Overview

vSphere 8 introduced zonal supervisor cluster deployments in order to improve Tanzu workload resiliency, by enabling TKG clusters deployments across 3 vSphere clusters (where each cluster is mapped to a zone) providing wider faulty domains than just single vSphere cluster as was the case vSphere 7. In vSphere 8 HA zones, the supervisor cluster is stretched across 3 clusters and when TKG clusters are deployed on top of that. The stretched supervisor clusters allows users to control the zone placement of their workloads to achieve the most optimum availability for their distributed applications and mimics the same multi-zone experience as in the public cloud.

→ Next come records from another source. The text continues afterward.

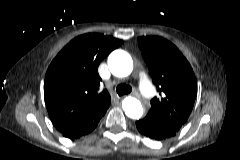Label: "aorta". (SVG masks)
Segmentation results:
<instances>
[{
  "mask_svg": "<svg viewBox=\"0 0 240 160\" xmlns=\"http://www.w3.org/2000/svg\"><path fill=\"white\" fill-rule=\"evenodd\" d=\"M108 67L116 77H127L133 70L131 56L123 50H115L108 57ZM125 114L132 119H140L143 115L141 102L134 97H126L122 101Z\"/></svg>",
  "mask_w": 240,
  "mask_h": 160,
  "instance_id": "762f6f07",
  "label": "aorta"
}]
</instances>
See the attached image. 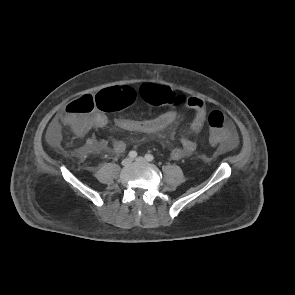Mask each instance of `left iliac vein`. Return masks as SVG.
<instances>
[{
	"instance_id": "4c4485c4",
	"label": "left iliac vein",
	"mask_w": 295,
	"mask_h": 295,
	"mask_svg": "<svg viewBox=\"0 0 295 295\" xmlns=\"http://www.w3.org/2000/svg\"><path fill=\"white\" fill-rule=\"evenodd\" d=\"M135 161H136V162H146V159L143 158V157H137V158L135 159Z\"/></svg>"
}]
</instances>
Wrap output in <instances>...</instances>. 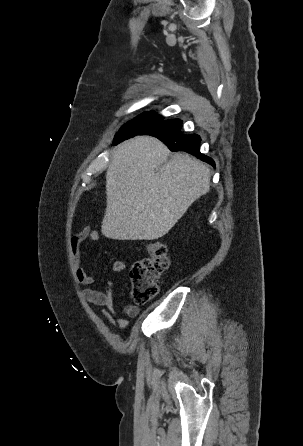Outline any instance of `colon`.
<instances>
[{"instance_id": "colon-1", "label": "colon", "mask_w": 303, "mask_h": 446, "mask_svg": "<svg viewBox=\"0 0 303 446\" xmlns=\"http://www.w3.org/2000/svg\"><path fill=\"white\" fill-rule=\"evenodd\" d=\"M145 250L149 256L137 261L129 273L131 296L138 304H145L158 295L157 280L170 266L164 243L150 241L145 244Z\"/></svg>"}]
</instances>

In a previous blog post (HERE) I enabled multi-zone (zonal) supervisor cluster deployment based on NSX-T as networking layer, in this post I will deploy a multi-zonal high available TKG cluster and eventually will run and test a distributed kubernetes hosted application on top.

Lab Inventory

For software versions I used the following:

    • VMware ESXi 8.0 IA
    • vCenter server version 8.0 IA
    • VMware NSX 4.0.1.1
    • TrueNAS 12.0-U7 used to provision NFS data stores to ESXi hosts.
    • VyOS 1.4 used as lab backbone router and DHCP server.
    • Ubuntu 20.04.2 LTS as DNS and internet gateway.
    • Windows Server 2012 R2 Datacenter as management host for UI access.

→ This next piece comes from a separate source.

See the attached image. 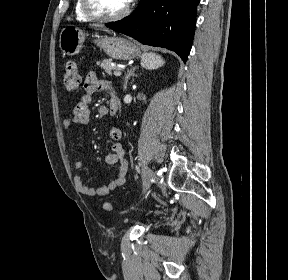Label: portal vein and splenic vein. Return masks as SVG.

For virtual hosts and appliances sizing I used the following specs:

    • 7 x ESXi hosts each with 12 vCPUs, 2 x NICs and 128 GB RAM.
    • vCenter server appliance with 2 vCPU and 24 GB RAM.

Deploy Zonal TKG cluster

Verifying Supervisor Cluster Zones

Before we dive in the configuration steps, let’s check the current supervisor cluster zonal deployment. From vCenter UI you can see that we have 3 defined availability zones under three vSphere clusters:

In addition, if you click on your vCenter server name (top left pane) and then choose Configure > vSphere Zones you can list the available zones:

I also created my first namespace (pindakaas) on which I will deploying my guest Tanzu Kubernetes Clusters (TKC)

Now, from our bootstrap/jumpbox Linux machine I will login to my supervisor cluster and inspect the supervisor nodes running

The supervisor cluster is up, running and in stable state. Next step is to deploy a guest Tanzu Cluster (TKC) on our 3 availability zones.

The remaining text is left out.